È doloroso, quando s'è fatto tanto per guadagnarsi la benevolenza di tutto il paese, vedere il nostro unico discendente tanto degenere, da non sapere non solo imitare, ma neppure apprezzare le belle qualità paterne; ed il Dottorino, ferito appunto nel suo cuore di padre al riconoscere che Giovanni pareva mortificato di trovarsi là con lui invece di gloriarsene, lo andò a pigliare per un orecchio e gli disse: «Vieni qui, orso, e bacia la mano al tuo benefattore, e fa un complimento alla tua bella benefattrice».
Ma Giovanni nella sua rustichezza non sapeva inchinarsi né baciar la mano a nessuno. Si fece più rosso ancora, tanto che gli si gonfiarono le vene della fronte e gli occhi parvero schizzargli fuori delle orbite, e si tirò indietro senza parlare, salutando appena. Allora il Dottorino, che capiva di dover dare una soddisfazione al signor Pedrotti per riparare quella malagrazia del collegiale, lo respinse con un urtone dicendogli: «Va malcreato: non credo nemmanco che tu sia mio figlio».
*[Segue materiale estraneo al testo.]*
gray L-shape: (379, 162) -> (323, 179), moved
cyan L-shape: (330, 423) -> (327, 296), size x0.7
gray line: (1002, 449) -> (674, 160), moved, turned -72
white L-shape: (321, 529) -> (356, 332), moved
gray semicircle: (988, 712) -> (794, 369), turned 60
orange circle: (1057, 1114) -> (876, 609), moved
Giovanni andò ad urtare contro la tavola che fece un gran tintinnio, poi si rimise in equilibrio, e, senza alzare gli occhi, rimase là immobile, ma colle mani tremanti e le labbra convulse, impallidito d'un tratto come se gli avessero cavato tutto il sangue.
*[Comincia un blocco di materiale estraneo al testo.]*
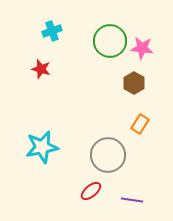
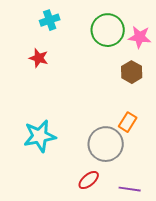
orange rectangle: (140, 124) -> (128, 122), moved

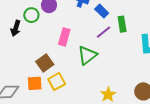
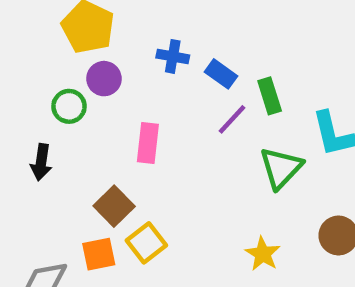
black arrow: (16, 28) -> (41, 162), moved
green triangle: (87, 55) -> (281, 168), moved

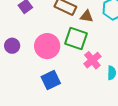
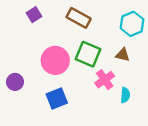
brown triangle: (87, 16) -> (123, 55), moved
purple circle: (12, 46) -> (15, 82), moved

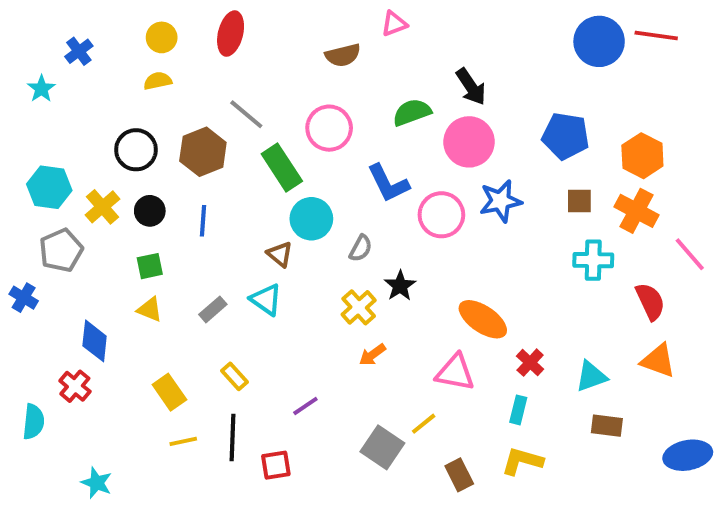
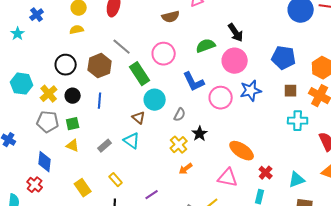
gray pentagon: (61, 250) -> (48, 122), moved, turned 30

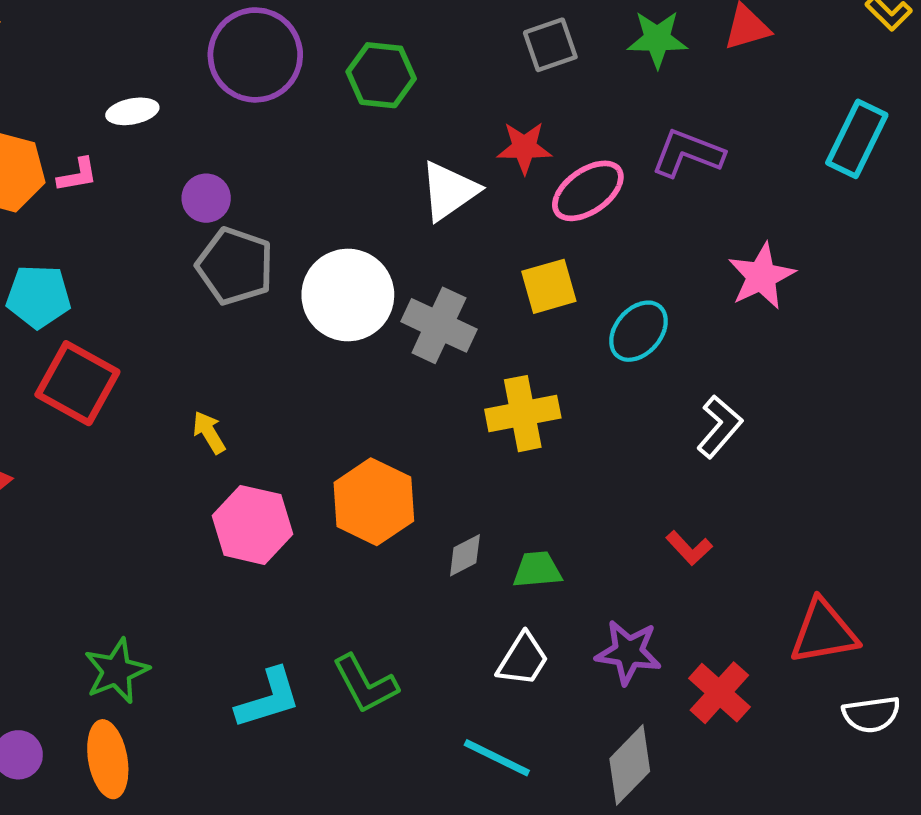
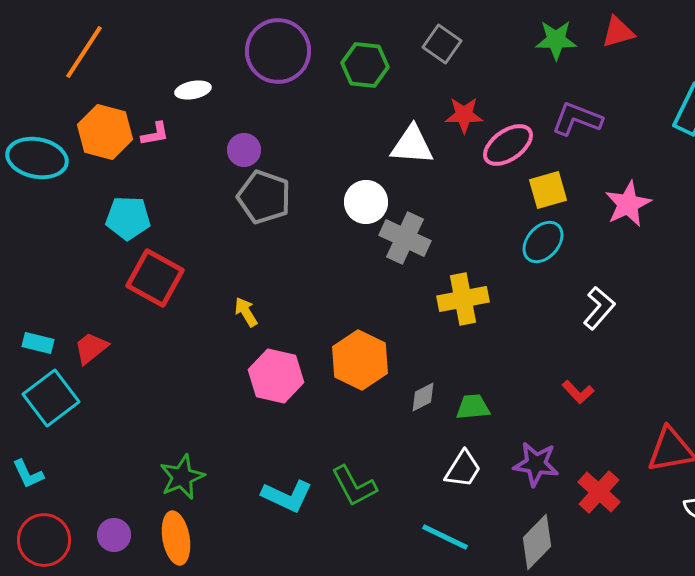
gray square: (550, 45) -> (442, 44), moved, turned -36
white triangle: (449, 191) -> (412, 145), turned 39
yellow square: (549, 286) -> (548, 190), moved
white circle: (348, 295) -> (366, 202), moved, size x0.7
cyan L-shape: (268, 698) -> (287, 496), turned 42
«Lo lasci stare, dottore» disse il signor Pedrotti facendo spallucce. «È un ragazzaccio male educato, ma d'ingegno ne ha molto, e col tempo capirà quello che ci deve. Ne faremo un grand'uomo».
Giunsero gli altri commensali, ammirarono Rachele, salutarono, parlarono forte, dissero le notizie del giorno, il signor Pedrotti raccontò e fece ripetere il complimento del Dottorino: «Sei tu dal ciel discesa, o in ciel son io, son io con te.